Он бы кое-как смирился, если бы Леня оставался тоже. Но они бросают т о л ь к о е г о о д н о г о! Только он один им не нужен!
"На произвол судьбы", - подумал он горькими словами из сказки про Мальчика-с-пальчика.
И к обиде на мать - к обиде, которая оставит в нем вечный рубец, сколько бы он ни прожил на свете, - присоединялось чувство собственной вины: он виноват, виноват! Конечно, он хуже Лени, у него желёзки опухают, вот Леню и берут, а его не берут!
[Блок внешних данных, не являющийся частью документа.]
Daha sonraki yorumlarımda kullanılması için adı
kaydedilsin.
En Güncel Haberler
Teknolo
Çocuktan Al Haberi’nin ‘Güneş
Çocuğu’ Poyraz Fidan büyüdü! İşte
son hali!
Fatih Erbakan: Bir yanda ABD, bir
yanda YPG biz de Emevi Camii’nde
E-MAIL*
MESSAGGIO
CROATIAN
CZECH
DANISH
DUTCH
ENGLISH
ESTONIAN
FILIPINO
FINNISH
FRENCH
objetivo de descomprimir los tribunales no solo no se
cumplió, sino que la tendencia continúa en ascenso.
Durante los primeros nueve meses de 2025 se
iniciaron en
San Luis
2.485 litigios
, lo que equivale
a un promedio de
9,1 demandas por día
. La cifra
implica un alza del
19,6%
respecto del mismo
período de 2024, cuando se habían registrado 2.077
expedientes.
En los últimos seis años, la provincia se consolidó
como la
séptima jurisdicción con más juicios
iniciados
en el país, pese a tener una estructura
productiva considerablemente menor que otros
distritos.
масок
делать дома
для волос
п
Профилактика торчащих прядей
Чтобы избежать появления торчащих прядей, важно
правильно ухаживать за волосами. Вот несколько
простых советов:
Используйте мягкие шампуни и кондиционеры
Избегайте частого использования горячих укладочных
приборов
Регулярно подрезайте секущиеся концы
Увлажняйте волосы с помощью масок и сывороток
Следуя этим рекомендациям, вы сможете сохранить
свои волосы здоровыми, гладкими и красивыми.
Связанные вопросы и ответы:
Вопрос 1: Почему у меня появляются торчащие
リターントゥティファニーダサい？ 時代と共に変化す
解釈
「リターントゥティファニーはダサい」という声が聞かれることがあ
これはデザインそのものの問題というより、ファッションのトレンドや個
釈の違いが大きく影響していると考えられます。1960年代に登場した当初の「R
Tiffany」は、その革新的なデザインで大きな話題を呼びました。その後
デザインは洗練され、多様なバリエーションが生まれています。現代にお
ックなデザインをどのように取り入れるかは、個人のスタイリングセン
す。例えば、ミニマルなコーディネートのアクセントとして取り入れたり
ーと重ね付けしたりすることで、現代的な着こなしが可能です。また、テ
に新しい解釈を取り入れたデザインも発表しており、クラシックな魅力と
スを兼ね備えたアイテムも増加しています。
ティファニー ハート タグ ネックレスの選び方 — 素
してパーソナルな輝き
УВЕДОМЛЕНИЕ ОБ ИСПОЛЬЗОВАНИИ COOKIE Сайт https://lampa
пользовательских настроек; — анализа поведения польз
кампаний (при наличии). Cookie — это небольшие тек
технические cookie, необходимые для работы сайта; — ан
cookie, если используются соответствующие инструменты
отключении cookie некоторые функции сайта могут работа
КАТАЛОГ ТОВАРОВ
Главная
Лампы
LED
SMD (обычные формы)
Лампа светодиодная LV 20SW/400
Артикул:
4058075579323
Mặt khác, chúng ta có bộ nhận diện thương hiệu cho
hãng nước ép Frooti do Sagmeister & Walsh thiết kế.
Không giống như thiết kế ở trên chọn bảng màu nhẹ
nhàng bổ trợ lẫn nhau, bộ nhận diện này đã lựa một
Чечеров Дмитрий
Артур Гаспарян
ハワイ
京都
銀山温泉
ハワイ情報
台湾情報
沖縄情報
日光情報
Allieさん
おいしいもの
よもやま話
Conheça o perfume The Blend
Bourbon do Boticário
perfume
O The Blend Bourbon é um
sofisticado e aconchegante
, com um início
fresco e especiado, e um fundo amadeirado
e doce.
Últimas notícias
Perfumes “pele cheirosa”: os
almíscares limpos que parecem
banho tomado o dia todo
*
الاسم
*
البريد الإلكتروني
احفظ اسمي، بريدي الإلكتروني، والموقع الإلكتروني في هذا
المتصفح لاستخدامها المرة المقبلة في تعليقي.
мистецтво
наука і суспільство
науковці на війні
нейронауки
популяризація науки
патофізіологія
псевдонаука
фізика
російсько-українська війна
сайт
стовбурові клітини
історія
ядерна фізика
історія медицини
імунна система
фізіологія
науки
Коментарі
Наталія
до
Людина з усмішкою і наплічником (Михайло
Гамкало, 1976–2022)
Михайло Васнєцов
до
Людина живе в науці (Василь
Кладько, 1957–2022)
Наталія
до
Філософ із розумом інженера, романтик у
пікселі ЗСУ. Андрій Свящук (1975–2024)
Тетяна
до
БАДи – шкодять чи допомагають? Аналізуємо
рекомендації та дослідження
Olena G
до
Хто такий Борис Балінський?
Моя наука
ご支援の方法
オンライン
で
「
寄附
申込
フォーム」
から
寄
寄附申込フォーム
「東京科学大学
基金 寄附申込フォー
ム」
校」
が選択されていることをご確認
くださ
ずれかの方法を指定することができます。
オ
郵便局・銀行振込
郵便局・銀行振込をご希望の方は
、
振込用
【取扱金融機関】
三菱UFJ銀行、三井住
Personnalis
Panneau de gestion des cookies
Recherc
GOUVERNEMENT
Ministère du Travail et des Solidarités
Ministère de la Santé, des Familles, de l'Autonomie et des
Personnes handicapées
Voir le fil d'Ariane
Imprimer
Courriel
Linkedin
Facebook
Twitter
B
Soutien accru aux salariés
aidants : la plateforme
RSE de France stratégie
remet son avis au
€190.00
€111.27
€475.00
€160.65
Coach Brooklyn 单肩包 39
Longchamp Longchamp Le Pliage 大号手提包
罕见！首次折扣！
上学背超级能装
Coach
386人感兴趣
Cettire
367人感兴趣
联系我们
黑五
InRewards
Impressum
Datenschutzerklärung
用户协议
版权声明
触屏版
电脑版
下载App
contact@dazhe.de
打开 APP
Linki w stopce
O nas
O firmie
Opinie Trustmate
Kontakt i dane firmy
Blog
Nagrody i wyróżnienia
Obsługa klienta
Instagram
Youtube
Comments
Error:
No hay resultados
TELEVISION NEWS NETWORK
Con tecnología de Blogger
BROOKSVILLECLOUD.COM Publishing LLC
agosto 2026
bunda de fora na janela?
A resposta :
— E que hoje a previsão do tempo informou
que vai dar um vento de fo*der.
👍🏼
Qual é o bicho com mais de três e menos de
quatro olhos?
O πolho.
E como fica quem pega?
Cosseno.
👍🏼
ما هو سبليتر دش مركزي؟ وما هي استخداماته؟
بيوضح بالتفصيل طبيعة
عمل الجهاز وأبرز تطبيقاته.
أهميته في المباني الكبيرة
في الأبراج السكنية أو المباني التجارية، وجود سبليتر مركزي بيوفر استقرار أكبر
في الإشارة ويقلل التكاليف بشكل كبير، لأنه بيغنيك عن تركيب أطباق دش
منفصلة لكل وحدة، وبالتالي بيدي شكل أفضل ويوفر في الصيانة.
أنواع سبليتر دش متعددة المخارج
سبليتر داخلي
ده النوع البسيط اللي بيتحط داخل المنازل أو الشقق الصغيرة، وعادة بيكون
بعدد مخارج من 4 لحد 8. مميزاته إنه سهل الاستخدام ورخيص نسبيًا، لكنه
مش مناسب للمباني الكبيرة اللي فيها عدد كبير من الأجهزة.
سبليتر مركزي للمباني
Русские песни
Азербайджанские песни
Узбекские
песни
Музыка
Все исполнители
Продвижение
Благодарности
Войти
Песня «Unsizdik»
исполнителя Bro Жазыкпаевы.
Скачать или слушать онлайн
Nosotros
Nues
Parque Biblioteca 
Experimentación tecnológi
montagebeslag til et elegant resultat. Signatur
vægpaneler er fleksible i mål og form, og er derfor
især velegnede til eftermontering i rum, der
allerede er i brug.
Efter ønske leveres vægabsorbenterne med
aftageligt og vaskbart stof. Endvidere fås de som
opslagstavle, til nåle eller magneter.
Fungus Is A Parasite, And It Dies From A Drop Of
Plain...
- Аах! - вздохнул Коростелев и вышел из комнаты... Но сейчас же вернулся и сказал:
- Сережка. Пошли-ка погулять. В рощу.
- В такую сырость! Он опять сляжет! - сказала мама.
Коростелев отмахнулся.
- Он и так все лежит. Пошли, Сергей.
Сережа, всхлипывая, пошел за ним. Коростелев сам его одел. Только шарф завязать попросил маму. И, взявшись за руки, они пошли в рощу.
- Есть такое слово: надо, - говорил Коростелев. - Думаешь, мне хочется в Холмогоры? Или маме? Наоборот. Полный кавардак в наших планах, во всем. А надо - и едем. И таких моментов лично у меня было сколько угодно.
- Почему? - спросил Сережа.
- Такова, брат, жизнь.
Коростелев говорил серьезно и грустно, и становилось капельку легче оттого, что ему тоже невесело.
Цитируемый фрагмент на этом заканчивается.